Az önce bir ifade kullandım. 'Bu uçaklar bomba bağlanarak uçmasın' dedim. Şu anda Türk uçakları bomba bağlayarak uçmuyor. Ama Yunan uçakları bomba bağlayarak uçuyor. Bütün bu uçuşlarda NATO üslerinden bunların takibi yapılır ve oradaki kayıtların hepsinde bunlar vardır. Buradaki ihlaller diye ifade edilen şeyler NATO kayıtlarında ihlal diye geçmez. Oradaki ilgili hava sahası neyse bu sahalardan uçarlar, bu sahalardan giderler, gelirler. Zaman zaman karşılıklı olarak bu tür hava ihlalleri yapılmıyor mu? Ne yazık ki bunlar yapılıyor. Biz bunları tasvip etmiyoruz ve yapılmasını da istemiyoruz. Öncelikle uçaklardan bombaların soyutlanması lazım. Bunların şöyle bir kenara koyulması lazım. Neye karşı, niçin bu bombalar bağlanıyor? Bunu çözmemiz lazım.
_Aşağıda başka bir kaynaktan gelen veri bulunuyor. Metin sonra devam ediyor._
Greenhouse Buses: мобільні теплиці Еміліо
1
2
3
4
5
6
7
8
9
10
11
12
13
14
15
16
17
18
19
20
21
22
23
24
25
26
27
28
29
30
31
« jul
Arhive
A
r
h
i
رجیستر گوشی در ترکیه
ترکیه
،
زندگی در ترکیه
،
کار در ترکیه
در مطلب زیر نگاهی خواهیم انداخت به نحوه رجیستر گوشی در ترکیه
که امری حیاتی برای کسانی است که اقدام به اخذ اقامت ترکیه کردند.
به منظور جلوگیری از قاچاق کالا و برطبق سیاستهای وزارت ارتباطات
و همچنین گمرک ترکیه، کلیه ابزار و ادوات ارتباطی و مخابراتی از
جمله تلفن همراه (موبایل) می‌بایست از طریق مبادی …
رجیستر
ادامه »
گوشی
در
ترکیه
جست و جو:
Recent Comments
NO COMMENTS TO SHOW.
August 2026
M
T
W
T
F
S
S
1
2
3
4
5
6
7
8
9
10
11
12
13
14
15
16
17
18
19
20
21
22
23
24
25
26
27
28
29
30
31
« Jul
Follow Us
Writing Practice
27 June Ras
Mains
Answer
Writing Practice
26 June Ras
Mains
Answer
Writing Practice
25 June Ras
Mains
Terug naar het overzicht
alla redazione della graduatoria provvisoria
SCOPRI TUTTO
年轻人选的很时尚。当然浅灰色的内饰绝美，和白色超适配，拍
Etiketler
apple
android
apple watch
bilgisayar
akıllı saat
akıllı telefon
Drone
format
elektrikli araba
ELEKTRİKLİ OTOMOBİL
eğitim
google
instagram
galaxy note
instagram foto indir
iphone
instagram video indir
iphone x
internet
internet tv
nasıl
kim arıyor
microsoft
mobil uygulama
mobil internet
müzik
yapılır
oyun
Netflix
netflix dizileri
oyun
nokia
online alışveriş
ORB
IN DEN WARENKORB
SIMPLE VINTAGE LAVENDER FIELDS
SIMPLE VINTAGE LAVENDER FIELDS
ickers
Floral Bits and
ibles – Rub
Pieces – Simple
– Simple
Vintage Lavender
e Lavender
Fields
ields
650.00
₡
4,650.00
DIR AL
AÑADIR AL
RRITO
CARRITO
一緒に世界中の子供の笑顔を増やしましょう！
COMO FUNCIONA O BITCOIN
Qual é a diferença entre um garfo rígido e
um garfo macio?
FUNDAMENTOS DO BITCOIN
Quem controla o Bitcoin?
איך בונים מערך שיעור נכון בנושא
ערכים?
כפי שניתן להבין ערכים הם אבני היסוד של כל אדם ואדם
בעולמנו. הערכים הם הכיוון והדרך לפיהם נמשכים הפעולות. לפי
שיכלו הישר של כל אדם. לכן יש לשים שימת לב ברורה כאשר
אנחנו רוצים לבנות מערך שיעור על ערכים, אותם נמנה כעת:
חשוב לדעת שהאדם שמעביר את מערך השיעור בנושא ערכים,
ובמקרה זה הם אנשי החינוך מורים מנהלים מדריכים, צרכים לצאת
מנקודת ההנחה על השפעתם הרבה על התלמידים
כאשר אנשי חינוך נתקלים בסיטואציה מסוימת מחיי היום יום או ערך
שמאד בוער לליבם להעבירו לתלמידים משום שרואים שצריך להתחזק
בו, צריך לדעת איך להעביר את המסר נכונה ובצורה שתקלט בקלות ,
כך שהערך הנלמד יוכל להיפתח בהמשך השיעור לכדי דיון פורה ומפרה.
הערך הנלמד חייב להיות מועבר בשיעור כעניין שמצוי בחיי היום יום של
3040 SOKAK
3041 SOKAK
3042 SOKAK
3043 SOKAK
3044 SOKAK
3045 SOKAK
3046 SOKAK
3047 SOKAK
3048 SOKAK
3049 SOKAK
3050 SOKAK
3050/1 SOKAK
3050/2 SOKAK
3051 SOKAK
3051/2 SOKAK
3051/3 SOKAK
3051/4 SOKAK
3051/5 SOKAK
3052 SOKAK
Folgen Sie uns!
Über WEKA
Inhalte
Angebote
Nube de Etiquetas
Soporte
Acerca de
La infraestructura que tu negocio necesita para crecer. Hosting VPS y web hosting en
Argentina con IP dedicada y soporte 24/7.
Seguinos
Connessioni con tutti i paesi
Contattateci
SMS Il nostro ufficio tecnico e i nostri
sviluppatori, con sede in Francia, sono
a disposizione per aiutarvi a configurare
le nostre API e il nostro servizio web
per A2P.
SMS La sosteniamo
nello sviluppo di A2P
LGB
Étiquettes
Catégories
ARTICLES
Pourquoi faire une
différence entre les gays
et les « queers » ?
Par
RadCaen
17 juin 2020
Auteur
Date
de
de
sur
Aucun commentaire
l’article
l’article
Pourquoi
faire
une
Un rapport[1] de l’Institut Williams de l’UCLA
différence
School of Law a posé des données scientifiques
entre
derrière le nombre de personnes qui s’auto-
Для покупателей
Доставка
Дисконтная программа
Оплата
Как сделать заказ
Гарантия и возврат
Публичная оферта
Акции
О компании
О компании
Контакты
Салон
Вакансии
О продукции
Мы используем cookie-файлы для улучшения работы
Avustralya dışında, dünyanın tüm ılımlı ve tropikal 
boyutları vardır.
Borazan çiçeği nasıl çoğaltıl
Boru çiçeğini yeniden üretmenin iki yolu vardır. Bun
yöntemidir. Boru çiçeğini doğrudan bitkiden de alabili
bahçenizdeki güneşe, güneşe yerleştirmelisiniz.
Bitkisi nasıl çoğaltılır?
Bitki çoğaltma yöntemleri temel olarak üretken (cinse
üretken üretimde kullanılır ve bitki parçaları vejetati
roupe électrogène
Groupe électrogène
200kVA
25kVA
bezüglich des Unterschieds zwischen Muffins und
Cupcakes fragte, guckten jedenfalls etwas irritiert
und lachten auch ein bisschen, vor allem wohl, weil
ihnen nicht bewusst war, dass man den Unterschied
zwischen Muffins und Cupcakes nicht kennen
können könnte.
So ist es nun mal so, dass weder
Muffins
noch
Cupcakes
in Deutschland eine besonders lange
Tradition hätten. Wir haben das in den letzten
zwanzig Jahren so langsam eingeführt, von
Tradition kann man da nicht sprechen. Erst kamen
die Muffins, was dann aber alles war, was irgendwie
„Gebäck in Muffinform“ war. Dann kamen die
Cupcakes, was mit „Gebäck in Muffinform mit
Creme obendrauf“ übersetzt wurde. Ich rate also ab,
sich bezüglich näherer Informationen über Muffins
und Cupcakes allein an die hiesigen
Silahlı Kuvvetler'in Kıbrıs'a işgali konusuna gelince, bakın biz bir süre önce Annan Planı olayı geçirdik, Annan Planı'nı yaşadık. Bütün hazırlıklar yapıldı. Bütün çalışmalardan sonra geldiğimiz nokta şu oldu: Dediler ki biz bu işi erteleyelim. Bu teklifte, Sayın Karamanlis ve Sayın Papadopulos karşımızda duruyorlar, ben de şu an Cumhurbaşkanımız olan Abdullah Bey ile duruyorum ve Sayın Annan orada. Sayın Annan bana döndü, 'ne diyorsun' dedi. Ben de Sayın Annan'a dedim ki 'biz size söz verdik. Bunu artık burada bitirmeliyiz. Gerekli olan referandumu yaparak süreci başlatmalıyız'. Sayın Annan, Sayın Karamanlis ve Sayın Papadopulos'a döndü. Dedi ki 'bunu artık ertelememiz mümkün değil. Bu adımı atacağız. imzaları atalım'. O gün orada imzalar atıldı. Referandum yapıldı. Ne oldu referandumda? Referandumda Kuzey Kıbrıs tarafı biliyorsunuz yüzde 65 'evet' dedi. Güney Kıbrıs yüzde 75 Annan Planı'na 'hayır' dedi. Halbuki orada Türk Silahlı Kuvvetleri askerlerinin de belli bir takvim süreci içerisinde sayısını da 650 kişiye kadar indirme sözü vardı. Bunları hep orada yaşadık. Ama burada Yunanistan'ın da askeri var. Onlar da belli belli bir süreç içerisinde bu sayıyı azaltacaklardı. Bütün bunlar orada konuşuldu. Netice, Güney Kıbrıs AB'ye alındı ama Kuzey Kıbrıs alınmadı. Verilen sözler yerine getirilmedi.
Kıbrıs konusunda yoğun bir çalışma yapar, yıl sonuna kadar bu işi çözersek burada adil, kapsamlı, kalıcı çözüme ulaşmak bizim de arzumuzdur, niyetimizdir."